What You Need to Know About Deer on the RoadwaysJanuary 2, 2014 | in Defensive Driving Tips
Accidents happen. Sometimes one car hits another one. Other times a car will hit a tree. And, still, there are times when a car will hit a deer. While some of these accidents are completely preventable (like the ones from texting or drinking and driving), some of them are not. For instance, hitting a deer. It is no secret that deer can just jump out in front of you without a moment’s notice. In fact, AOL Autos reports that there are 150 fatalities and over 1.1 billion dollars of property damage caused by deer each year in the US. So what are you to do?
Take Preventative Action
While you may not be able to stop a deer from dashing into the road, you can educate yourself on where and when deer are the most prevalent to that you can drive extra defensively during these times. Here’s some things you need know:
October through December (now!) is the most active timeframe for deer. It is mating and migration season, so the deer aren’t exactly focused on looking for cars.
Even though most deer can be found in rural areas, that doesn’t mean you won’t find them around town. Always be aware, and keep an eye out for road signs alerting you of high deer concentrations.
The two hours before and two hours after dawn are the liveliest hours for deer, so use extra caution when driving during these times.
If you live in Michigan, Pennsylvania, Illinois, Indiana, Ohio, Georgia, South Carolina, Virginia, Minnesota, or Texas, you are in one of the top 10 danger states for deer.
Deer travel in packs, so if you see one, there is probably another one close by.
What do I do if I see a deer?
Hopefully you are always driving defensively so you can be prepared if a deer should appear in front of you. Here’s what you need to do if you see a deer in your headlights.
Honk the horn. One really long, continuous honk. This will hopefully scare the deer away.
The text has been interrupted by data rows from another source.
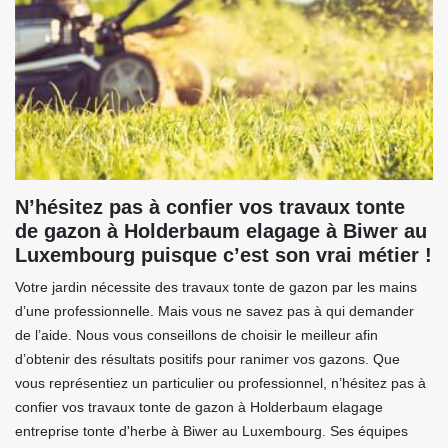
N’hésitez pas à confier vos travaux tonte
de gazon à Holderbaum elagage à Biwer au
Luxembourg puisque c’est son vrai métier !
Votre jardin nécessite des travaux tonte de gazon par les mains
d’une professionnelle. Mais vous ne savez pas à qui demander
de l’aide. Nous vous conseillons de choisir le meilleur afin
d’obtenir des résultats positifs pour ranimer vos gazons. Que
vous représentiez un particulier ou professionnel, n’hésitez pas à
confier vos travaux tonte de gazon à Holderbaum elagage
entreprise tonte d'herbe à Biwer au Luxembourg. Ses équipes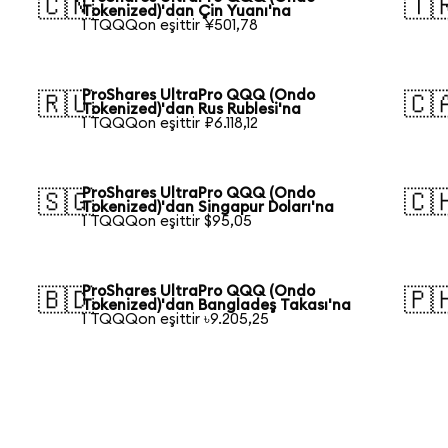
🇨🇳
🇹
Tokenized)'dan Çin Yuanı'na
1 TQQQon eşittir ¥501,78
ProShares UltraPro QQQ (Ondo
🇷🇺
🇨
Tokenized)'dan Rus Rublesi'na
1 TQQQon eşittir ₽6.118,12
ProShares UltraPro QQQ (Ondo
🇸🇬
🇨
Tokenized)'dan Singapur Doları'na
1 TQQQon eşittir $95,05
ProShares UltraPro QQQ (Ondo
🇧🇩
🇵
Tokenized)'dan Bangladeş Takası'na
1 TQQQon eşittir ৳9.205,25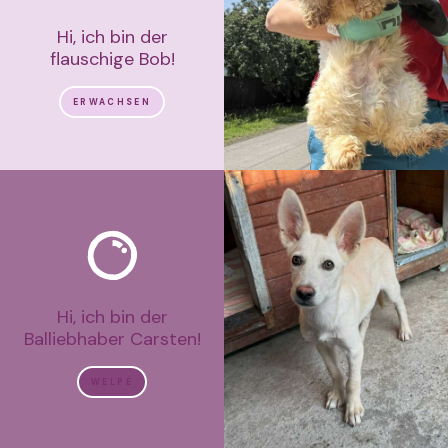
Hi, ich bin der
flauschige Bob!
ERWACHSEN
Hi, ich bin der
Balliebhaber Carsten!
WELPE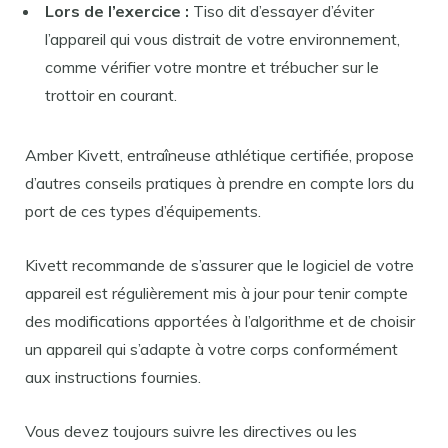
Lors de l’exercice :
Tiso dit d’essayer d’éviter
l’appareil qui vous distrait de votre environnement,
comme vérifier votre montre et trébucher sur le
trottoir en courant.
Amber Kivett, entraîneuse athlétique certifiée, propose
d’autres conseils pratiques à prendre en compte lors du
port de ces types d’équipements.
Kivett recommande de s’assurer que le logiciel de votre
appareil est régulièrement mis à jour pour tenir compte
des modifications apportées à l’algorithme et de choisir
un appareil qui s’adapte à votre corps conformément
aux instructions fournies.
Vous devez toujours suivre les directives ou les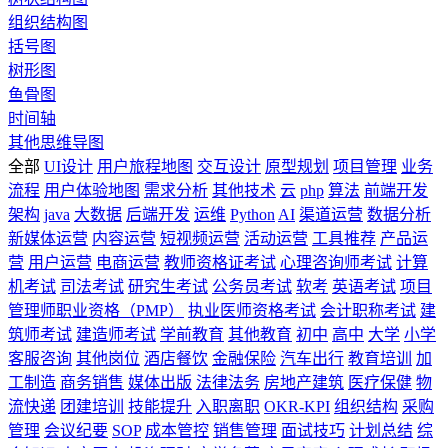
组织结构图
括号图
树形图
鱼骨图
时间轴
其他思维导图
全部
UI设计
用户旅程地图
交互设计
原型规划
项目管理
业务
流程
用户体验地图
需求分析
其他技术
云
php
算法
前端开发
架构
java
大数据
后端开发
运维
Python
AI
渠道运营
数据分析
新媒体运营
内容运营
短视频运营
活动运营
工具推荐
产品运
营
用户运营
电商运营
教师资格证考试
心理咨询师考试
计算
机考试
司法考试
研究生考试
公务员考试
软考
英语考试
项目
管理师职业资格（PMP）
执业医师资格考试
会计职称考试
建
筑师考试
建造师考试
学前教育
其他教育
初中
高中
大学
小学
客服咨询
其他岗位
酒店餐饮
金融保险
汽车出行
教育培训
加
工制造
商务销售
媒体出版
法律法务
房地产建筑
医疗保健
物
流快递
团建培训
技能提升
入职离职
OKR-KPI
组织结构
采购
管理
会议纪要
SOP
成本管控
销售管理
面试技巧
计划总结
综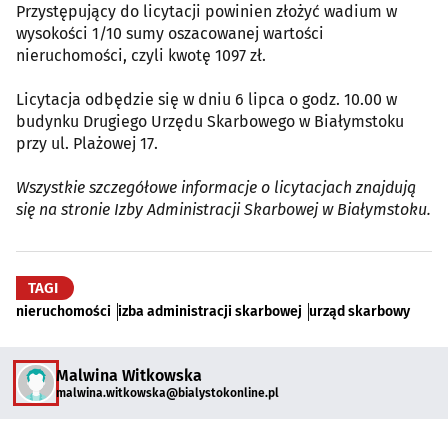
Przystępujący do licytacji powinien złożyć wadium w
wysokości 1/10 sumy oszacowanej wartości
nieruchomości, czyli kwotę 1097 zł.
Licytacja odbędzie się w dniu 6 lipca o godz. 10.00 w
budynku Drugiego Urzędu Skarbowego w Białymstoku
przy ul. Plażowej 17.
Wszystkie szczegółowe informacje o licytacjach znajdują
się na stronie Izby Administracji Skarbowej w Białymstoku.
TAGI
nieruchomości
izba administracji skarbowej
urząd skarbowy
Malwina Witkowska
malwina.witkowska@bialystokonline.pl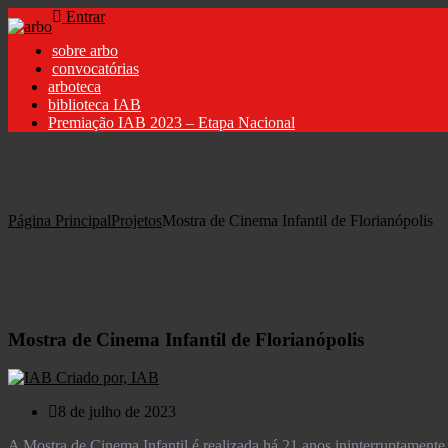
Entrar
sobre arbo
convocatórias
arboteca
biblioteca IAB
Premiação IAB 2023 – Etapa Nacional
Página Principal
Projetos
Mostra de Cinema Infantil de Florianópolis
Mostra de Cinema Infantil de Florianópolis
Criado por, IAB
8 de julho de 2023
A Mostra de Cinema Infantil é realizada há 21 anos ininterruptamente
Brake firmly the second you see the deer. Of course, the goal is to stop before you hit it.
Don’t swerve. This is very important. If it comes down to having to swerve or hitting the deer, hit the deer. Swerving can cause you to have a head-on collision with oncoming traffic or lose control of your car. Both of these will cause more harm to you and your car than hitting the deer.
Call the cops. If you do hit a deer, you must report it. If you desire to keep the creature, you can ask the officer for a special permit to take it home.